Even the seemingly distant field of cellular agriculture, involving the cultivation of real meat in a lab setting, could benefit from the development of plant molecular farming. One of the hurdles in cellular agriculture is the growth media, and essential animal proteins used in the growth media could be replaced by their heterologous counterparts produced in plants.


According to the Good Food Institute (8), there are at least 12 companies currently engaged in plant molecular farming to produce alternative food ingredients. We at Grey Silo Ventures have identified 18, differing from each other in terms of molecular output (chemical compound), production process and geographic focus.


This technology is now in the spotlight as it promises to be more cost-effective compared to existing technologies. It reduces the need for expensive bioreactors and eliminates the use of transgenic animals. Additionally, when GMO containment is necessary, the use of vertical farming can optimize production space.


The shift in focus from pharmaceutical proteins to food and industrial proteins is likely to allow for the use of less expensive protein purification systems. In this context, the purity of the protein itself is less critical than with pharmaceutical counterparts. Furthermore, the growing demand for plant proteins is paving the way for multi-level production systems. In these systems, most of the proteins are recovered to create a food protein concentrate or isolate, while the heterologous protein can be further separated from the process as a pure fraction. This potential separation allows for a more economically viable process (9,10).


Investors are closely monitoring plant molecular farming as a cutting-edge avenue for fostering innovation within the alternative protein sector.

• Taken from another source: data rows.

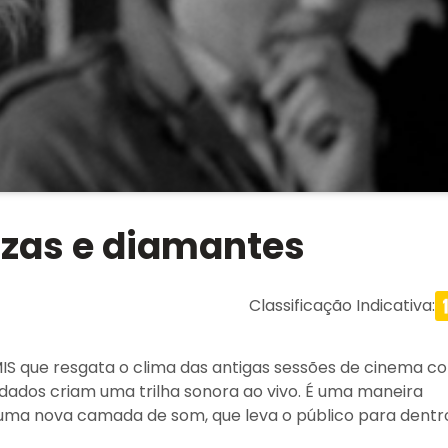
zas e diamantes
Classificação Indicativa
:
S que resgata o clima das antigas sessões de cinema c
dados criam uma trilha sonora ao vivo. É uma maneira
om uma nova camada de som, que leva o público para dentr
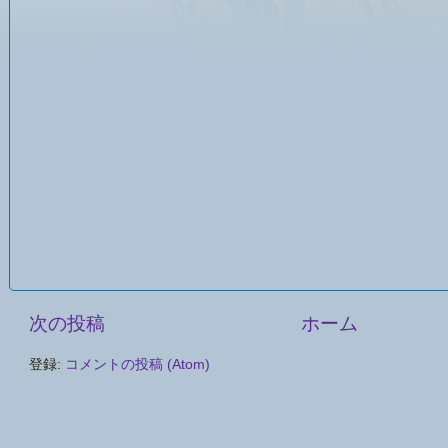
次の投稿
ホーム
登録:
コメントの投稿 (Atom)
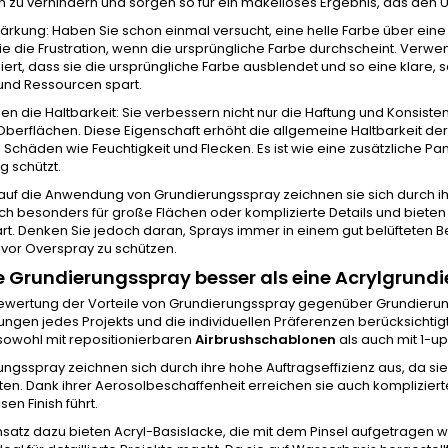
n zu verhindern und sorgen so für ein makelloses Ergebnis, das den
tärkung: Haben Sie schon einmal versucht, eine helle Farbe über ein
e die Frustration, wenn die ursprüngliche Farbe durchscheint. Verwen
iert, dass sie die ursprüngliche Farbe ausblendet und so eine klare,
und Ressourcen spart.
en die Haltbarkeit: Sie verbessern nicht nur die Haftung und Konsis
Oberflächen. Diese Eigenschaft erhöht die allgemeine Haltbarkeit d
Schäden wie Feuchtigkeit und Flecken. Es ist wie eine zusätzliche Pan
 schützt.
auf die Anwendung von Grundierungsspray zeichnen sie sich durch ih
ch besonders für große Flächen oder komplizierte Details und biete
rt. Denken Sie jedoch daran, Sprays immer in einem gut belüfteten 
 vor Overspray zu schützen.
ne Grundierungsspray besser als eine Acrylgrund
Bewertung der Vorteile von Grundierungsspray gegenüber Grundieru
ngen jedes Projekts und die individuellen Präferenzen berücksichti
sowohl mit repositionierbaren
Airbrushschablonen
als auch mit 1-
ngsspray zeichnen sich durch ihre hohe Auftragseffizienz aus, da s
en. Dank ihrer Aerosolbeschaffenheit erreichen sie auch komplizierte 
sen Finish führt.
atz dazu bieten Acryl-Basislacke, die mit dem Pinsel aufgetragen w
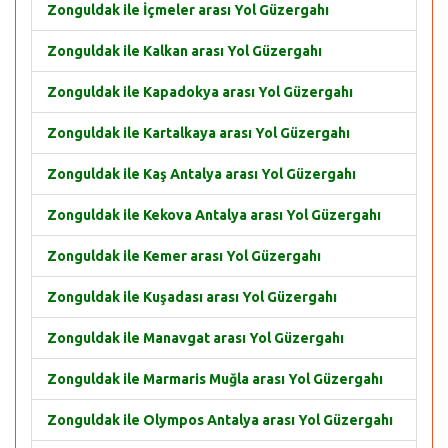
Zonguldak ile İçmeler arası Yol Güzergahı
Zonguldak ile Kalkan arası Yol Güzergahı
Zonguldak ile Kapadokya arası Yol Güzergahı
Zonguldak ile Kartalkaya arası Yol Güzergahı
Zonguldak ile Kaş Antalya arası Yol Güzergahı
Zonguldak ile Kekova Antalya arası Yol Güzergahı
Zonguldak ile Kemer arası Yol Güzergahı
Zonguldak ile Kuşadası arası Yol Güzergahı
Zonguldak ile Manavgat arası Yol Güzergahı
Zonguldak ile Marmaris Muğla arası Yol Güzergahı
Zonguldak ile Olympos Antalya arası Yol Güzergahı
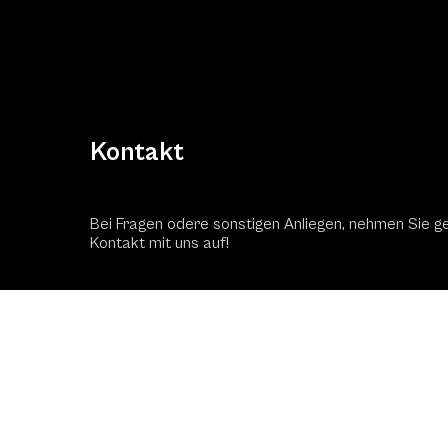
Kontakt
Bei Fragen odere sonstigen Anliegen, nehmen Sie g
Kontakt mit uns auf!
Kontaktformular
Schac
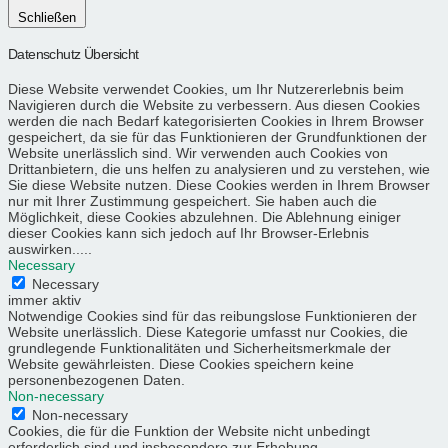
Schließen
Datenschutz Übersicht
Diese Website verwendet Cookies, um Ihr Nutzererlebnis beim
Navigieren durch die Website zu verbessern. Aus diesen Cookies
werden die nach Bedarf kategorisierten Cookies in Ihrem Browser
gespeichert, da sie für das Funktionieren der Grundfunktionen der
Website unerlässlich sind. Wir verwenden auch Cookies von
Drittanbietern, die uns helfen zu analysieren und zu verstehen, wie
Sie diese Website nutzen. Diese Cookies werden in Ihrem Browser
nur mit Ihrer Zustimmung gespeichert. Sie haben auch die
Möglichkeit, diese Cookies abzulehnen. Die Ablehnung einiger
dieser Cookies kann sich jedoch auf Ihr Browser-Erlebnis
auswirken.....
Necessary
Necessary
immer aktiv
Notwendige Cookies sind für das reibungslose Funktionieren der
Website unerlässlich. Diese Kategorie umfasst nur Cookies, die
grundlegende Funktionalitäten und Sicherheitsmerkmale der
Website gewährleisten. Diese Cookies speichern keine
personenbezogenen Daten.
Non-necessary
Non-necessary
Cookies, die für die Funktion der Website nicht unbedingt
erforderlich sind und insbesondere zur Erhebung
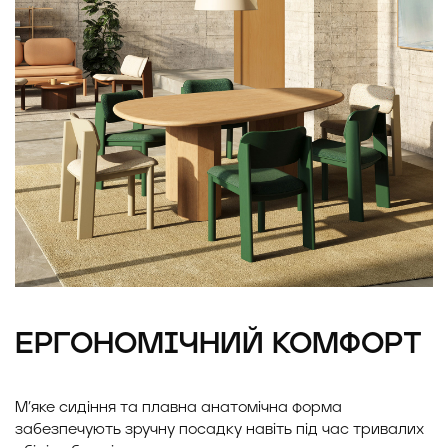
ЕРГОНОМІЧНИЙ КОМФОРТ
М’яке сидіння та плавна анатомічна форма
забезпечують зручну посадку навіть під час тривалих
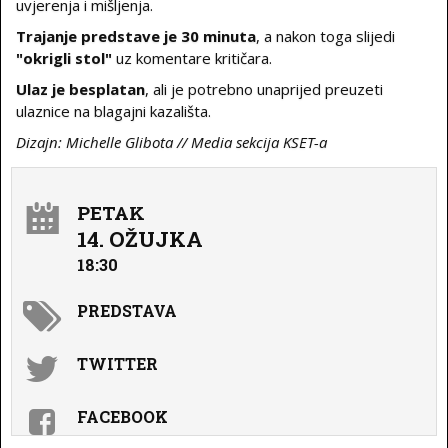
uvjerenja i mišljenja.
Trajanje predstave je 30 minuta
, a nakon toga slijedi
"okrigli stol"
uz komentare kritičara.
Ulaz je besplatan
, ali je potrebno unaprijed preuzeti
ulaznice na blagajni kazališta.
Dizajn: Michelle Glibota // Media sekcija KSET-a
PETAK
14. OŽUJKA
18:30
PREDSTAVA
TWITTER
FACEBOOK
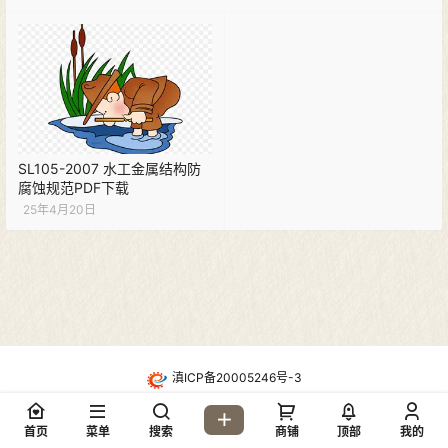
SL105-2007 水工金属结构防
腐蚀规范PDF下载
25年4月20日
滇ICP备20005246号-3
・
酷盾高防CDN防护
Copyright © 2026
地质网论坛(dzw6.com)
首页
菜单
搜索
商铺
顶部
我的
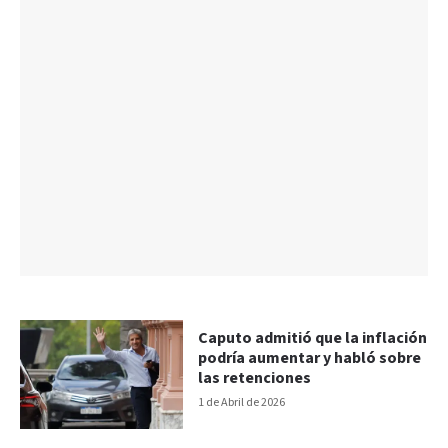
Caputo admitió que la inflación
podría aumentar y habló sobre
las retenciones
1 de Abril de 2026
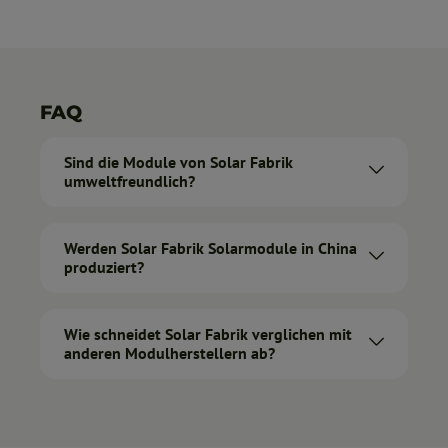
FAQ
Sind die Module von Solar Fabrik
umweltfreundlich?
Werden Solar Fabrik Solarmodule in China
produziert?
Wie schneidet Solar Fabrik verglichen mit
anderen Modulherstellern ab?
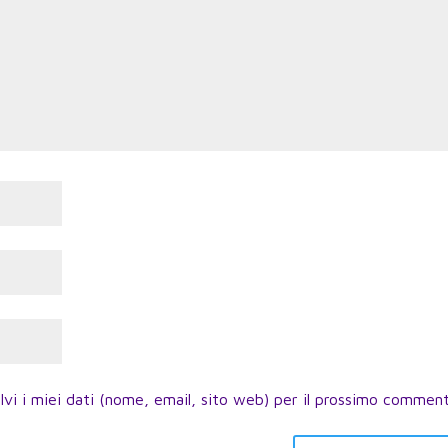
lvi i miei dati (nome, email, sito web) per il prossimo commen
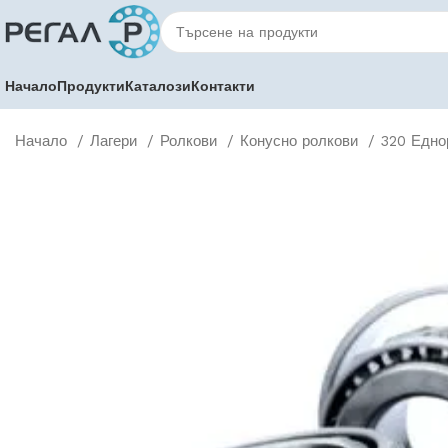
Начало
Продукти
Каталози
Контакти
Начало
Лагери
Ролкови
Конусно ролкови
320 Едно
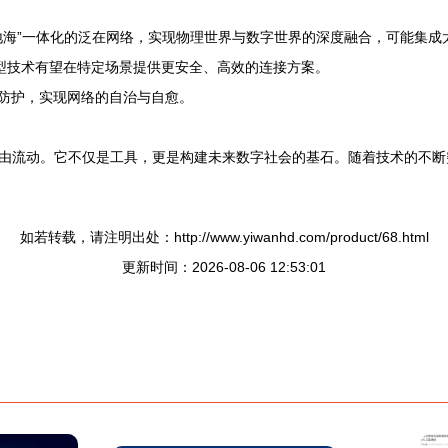
空天地海”一体化的泛在网络，实现物理世界与数字世界的深度融合，可能集
新型技术有望在特定场景提供更安全、高效的连接方案。
全防护，实现网络的自治与自愈。
由流动。它不仅是工具，更是构建未来数字社会的基石。随着技术的不断
如若转载，请注明出处：http://www.yiwanhd.com/product/68.html
更新时间：2026-08-06 12:53:01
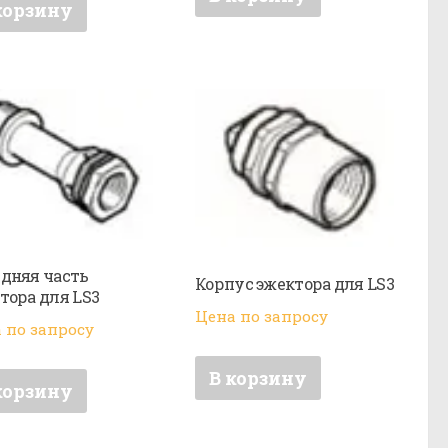
корзину
дняя часть
Корпус эжектора для LS3
тора для LS3
Цена по запросу
 по запросу
В корзину
корзину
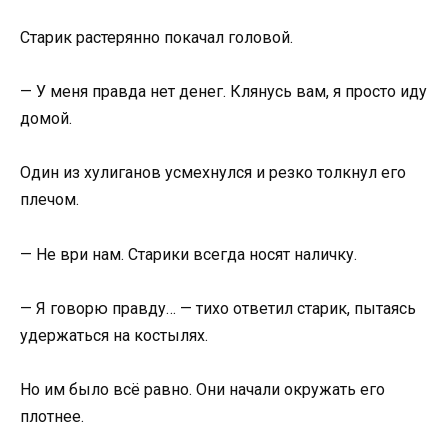
Старик растерянно покачал головой.
— У меня правда нет денег. Клянусь вам, я просто иду
домой.
Один из хулиганов усмехнулся и резко толкнул его
плечом.
— Не ври нам. Старики всегда носят наличку.
— Я говорю правду… — тихо ответил старик, пытаясь
удержаться на костылях.
Но им было всё равно. Они начали окружать его
плотнее.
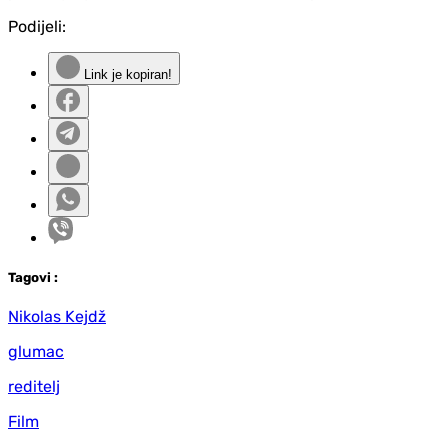
Podijeli:
Link je kopiran!
Tag
ovi
:
Nikolas Kejdž
glumac
reditelj
Film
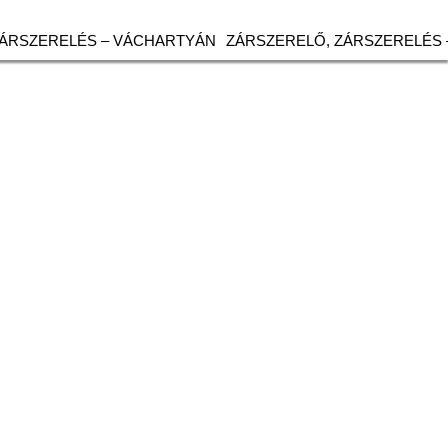
ZÁRSZERELÉS – VÁCHARTYÁN
ZÁRSZERELŐ, ZÁRSZERELÉS 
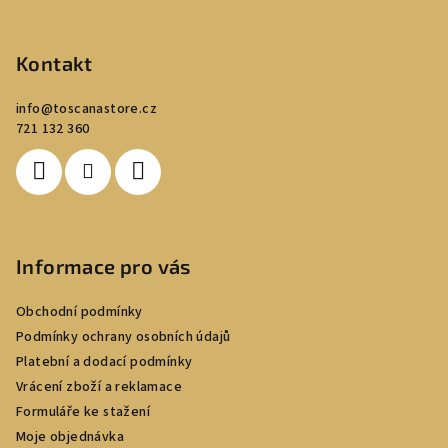
Z
á
p
Kontakt
a
info
@
toscanastore.cz
t
721 132 360
í
Informace pro vás
Obchodní podmínky
Podmínky ochrany osobních údajů
Platební a dodací podmínky
Vrácení zboží a reklamace
Formuláře ke stažení
Moje objednávka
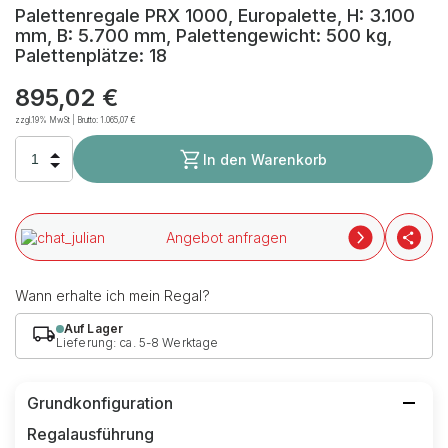
Palettenregale PRX 1000, Europalette, H: 3.100
mm, B: 5.700 mm, Palettengewicht: 500 kg,
Palettenplätze: 18
895,02 €
zzgl.19% MwSt | Brutto:
1.065,07 €
In den Warenkorb
Angebot anfragen
Wann erhalte ich mein Regal?
Auf Lager
Lieferung: ca. 5-8 Werktage
Grundkonfiguration
Regalausführung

This approach enables the cost-effective production of high-value functional ingredients. In 2021, investments in this field experienced a notable surge, reaching a total of $118 million across 8 deals.


According to GFI, Moolec Science made history in early 2023 as the pioneer publicly traded company specializing in plant molecular farming, joining the select group of publicly traded alternative protein firms. Moolec Science acquired LightJump Acquisition Corporation, a publicly traded special purpose acquisition company (SPAC), through a reverse merger valued at $138 million.


Subsequently, the amalgamated entity commenced trading on the NASDAQ under the ticker symbols MLEC and MLECW from January 3, 2023. As part of this transaction, the company secured $10 million in development capital from undisclosed investors on the same date through a private placement.


3. How many applications?


Given the extensive range of potential applications across various segments in both the pharmaceutical and food markets, the Molecular Farming total addressable market is extraordinarily vast. In addition to the well-known applications in the pharmaceutical industry, such as antibodies, vaccines, and medical proteins, plant molecular farming technology has made inroads into the food industry in recent years.


Several startup companies are now exploring this field to produce food and industrial proteins, which hold significant market potential. There’s a strong focus on various alternative proteins like dairy proteins (casein and whey), enzymes, heme (a crucial ingredient in plant-based burgers like those from Impossible Meat, replicating the effect of meat-blood), collagen, and egg proteins.


Another promising area is the molecular farming production of growth factors for cultivated meat. This innovation not only has the potential to reduce their impact on pricing but also addresses ethical concerns related to the animal origin of current solutions. Furthermore, other markets that stand to benefit from plant molecular farming encompass pigments, dyes, emulsifiers, fats, and metabolites.


As a general observation, molecular farming unveils unexplored and extensive opportunities within the broader market of nutraceuticals and functional foods.